The highlight of any ‘Lincoln Lawyer’ novel is the court case and the one in Resurrection Walk is a ripper. There is the usual ebbing and flowing of the case, as the advantage moves back and forth between Haller and the DA’s office, and there are a couple of good surprises. Connelly always makes the legal manouvring fascinating and believeable, and there is not shortage of enjoyable antics by Haller.
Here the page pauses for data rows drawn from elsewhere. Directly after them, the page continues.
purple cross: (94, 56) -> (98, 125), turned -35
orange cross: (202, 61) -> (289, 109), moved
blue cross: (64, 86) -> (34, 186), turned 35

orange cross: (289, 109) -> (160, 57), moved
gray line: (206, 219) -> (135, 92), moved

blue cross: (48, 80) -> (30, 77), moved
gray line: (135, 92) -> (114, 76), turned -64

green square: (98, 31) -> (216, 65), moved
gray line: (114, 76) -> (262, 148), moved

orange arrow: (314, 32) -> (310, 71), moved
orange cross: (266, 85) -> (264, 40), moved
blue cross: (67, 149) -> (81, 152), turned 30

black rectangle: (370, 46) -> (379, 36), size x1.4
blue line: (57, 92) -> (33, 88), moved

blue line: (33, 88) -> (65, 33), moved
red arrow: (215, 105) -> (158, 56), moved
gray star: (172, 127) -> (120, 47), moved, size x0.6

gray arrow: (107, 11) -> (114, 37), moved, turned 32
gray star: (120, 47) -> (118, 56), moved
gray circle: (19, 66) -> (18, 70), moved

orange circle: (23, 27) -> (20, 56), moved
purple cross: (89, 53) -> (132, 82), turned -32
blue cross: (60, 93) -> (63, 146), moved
Resurrection Walk also has the other elements we come to expect from a Connelly novel: astute and interesting characters, interesting reflections on society, vivid descriptions of LA, a strong sense of suspense and an unexpected and exciting conclusion. Regular readers of the Bosch and Haller books will also be interested to learn in the opening pages of Resurrection Walk that Bosch has enrolled in a clinical study for his myeloma leukemia, courtesy of Haller’s contacts and the health insurance that comes with working for him.
Overall, another first rate novel by Connelly and one of my favourites of the year.
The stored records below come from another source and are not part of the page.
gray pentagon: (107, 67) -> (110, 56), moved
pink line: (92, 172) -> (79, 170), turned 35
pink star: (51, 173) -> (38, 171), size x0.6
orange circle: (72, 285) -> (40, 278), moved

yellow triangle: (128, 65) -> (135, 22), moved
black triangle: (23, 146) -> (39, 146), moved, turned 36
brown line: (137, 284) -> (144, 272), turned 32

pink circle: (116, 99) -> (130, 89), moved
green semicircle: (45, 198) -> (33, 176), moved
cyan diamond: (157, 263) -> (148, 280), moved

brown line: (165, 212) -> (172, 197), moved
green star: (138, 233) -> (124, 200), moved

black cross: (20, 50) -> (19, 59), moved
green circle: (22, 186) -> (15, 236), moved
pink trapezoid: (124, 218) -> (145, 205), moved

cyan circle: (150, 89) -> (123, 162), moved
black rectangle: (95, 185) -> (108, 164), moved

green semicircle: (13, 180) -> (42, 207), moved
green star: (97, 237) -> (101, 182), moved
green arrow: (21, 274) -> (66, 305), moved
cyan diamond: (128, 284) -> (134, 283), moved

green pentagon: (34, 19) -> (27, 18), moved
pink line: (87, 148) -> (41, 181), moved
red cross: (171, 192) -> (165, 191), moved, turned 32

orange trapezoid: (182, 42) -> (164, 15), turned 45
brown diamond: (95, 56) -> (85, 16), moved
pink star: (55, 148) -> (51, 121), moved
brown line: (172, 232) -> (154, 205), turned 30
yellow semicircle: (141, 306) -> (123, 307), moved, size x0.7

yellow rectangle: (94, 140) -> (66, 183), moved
Resurrection Walk is released in Australia, the United Kingdom and the United States on 7 November, 2023. Thanks to the publishers and the Canberra Weekly for an advanced copy for review.
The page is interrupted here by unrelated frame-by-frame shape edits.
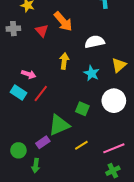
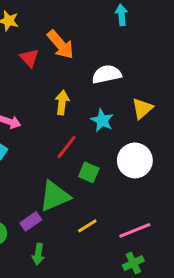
red line: (41, 94) -> (66, 147), moved
green arrow: (36, 166) -> (38, 254), moved

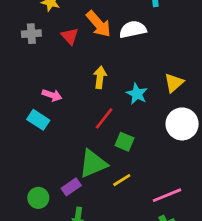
white semicircle: (107, 74) -> (133, 29), moved
white circle: (135, 160) -> (182, 124), moved
yellow line: (87, 226) -> (122, 180), moved

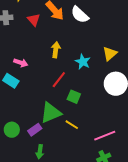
white semicircle: (133, 29) -> (80, 15), turned -126
yellow line: (122, 180) -> (72, 125), turned 64
green circle: (38, 198) -> (12, 130), moved

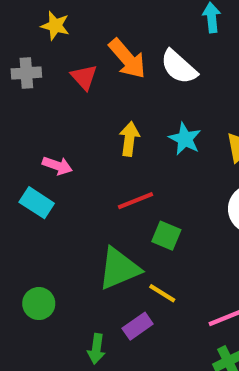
cyan star: (83, 62) -> (185, 139), moved
red line: (59, 80) -> (135, 201), turned 30
purple rectangle: (35, 130) -> (138, 326), moved

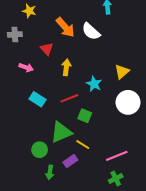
red triangle: (84, 77) -> (47, 49), moved
cyan star: (185, 139) -> (94, 84), moved
pink arrow: (57, 166) -> (26, 67), moved
cyan rectangle: (37, 203) -> (37, 99), moved
green circle: (39, 304) -> (40, 150), moved

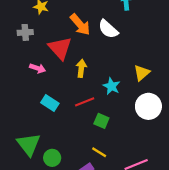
red triangle: (47, 49) -> (60, 48), size x1.6
green triangle: (61, 132) -> (29, 144), moved, turned -45

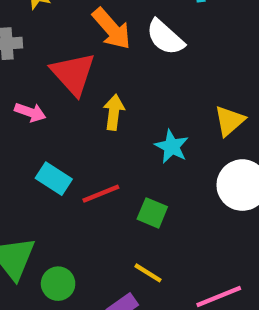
red line: (85, 102) -> (101, 194), moved

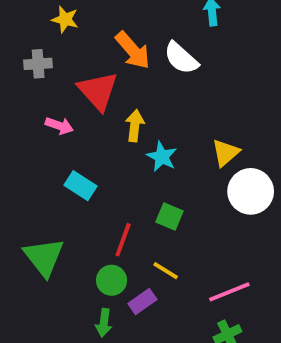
yellow triangle: (229, 121) -> (226, 153), moved
cyan star: (172, 146) -> (162, 157), moved
red line: (101, 194) -> (123, 240), moved, turned -48
green circle: (58, 284) -> (112, 280), moved

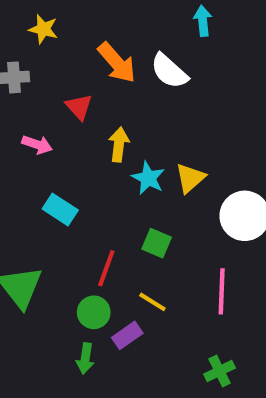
red triangle: (98, 91) -> (79, 107), size x0.6
yellow triangle: (226, 153) -> (190, 178), moved
pink line: (229, 292) -> (222, 291), moved, turned -66

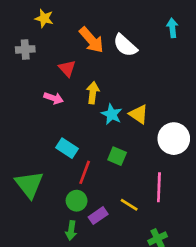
cyan arrow: (203, 21) -> (172, 28), moved
pink arrow: (37, 145) -> (54, 98), moved
yellow triangle: (190, 178) -> (139, 114), turned -45
cyan rectangle: (60, 210) -> (67, 148), moved
yellow line: (152, 302) -> (129, 205), moved

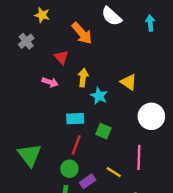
white semicircle: (125, 45) -> (112, 16), moved
gray cross: (25, 49) -> (26, 41), turned -35
yellow triangle: (139, 114) -> (129, 82), moved
cyan rectangle: (67, 148) -> (75, 119), moved, turned -36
The other big release is The Secret, (Bantam, 24 October 2023), by Lee Child and Andrew Child.
The Secret is the fourth of the Reacher books since Lee Child handed over the primary writing role to his brother Andrew (Grant), and the first prequel that they have done together.
The Secret is set in 1992 and opens with Keith Bridgeman, who is in his early 60s, waking up in his hospital bed where he is recovering from a cardiac arrest to find two strange women standing there. They identify themselves as Veronica and Roberta Sanson, and they are interested in a top-secret bioweapons project in India that he was a part of in 1969. Before they end his life, by throwing him out of his hospital window, they inform Bridgeman that they have a personal stake in the project. It soon turns out that Bridgeman is just the start, and when two other apparently innocent U.S. citizens die mysteriously the authorities decide to act. The response is swift from Secretary of Defense, Charles Stamoran, who puts together a team to look into these deaths and try to find a connection. Among them is Jack Reacher, who has just recently been demoted from Major to Captain.
The Childs waste little time in setting up the basic premise and the book quickly kicks into gear with good action and some interesting bad guys hiding in the shadows. The actions of the killers are nicely juxtaposed with the efforts of Reacher and his team to work out what is going on, and the story generally proceeds at a good pace. As always, Reacher engages in some unnecessary spurts of violence to keep readers happy, and the central mystery is nicely played out till the end.
I enjoy these ‘flashback’ Reacher tales more than some of his recent books set in present times, and this one is especially enjoyable. The violence is occasionally outlandish, but it is balanced by some gritty scenes. The rationale behind the conspiracy is quite gruesome and topical, and the book builds to a typically well-choreographed finale. There is also the occasional interesting nugget of obscure detail that Lee Child has always loved to throw in.
In all, a typically fun novel by the brothers Child. As an extra bonus, there is also a Christmas themed short Reacher story at the back of the book by Lee Child.
The Secret was released everywhere on 24 October 2023. Thanks to the Canberra Weekly and the publisher for the copy of the book.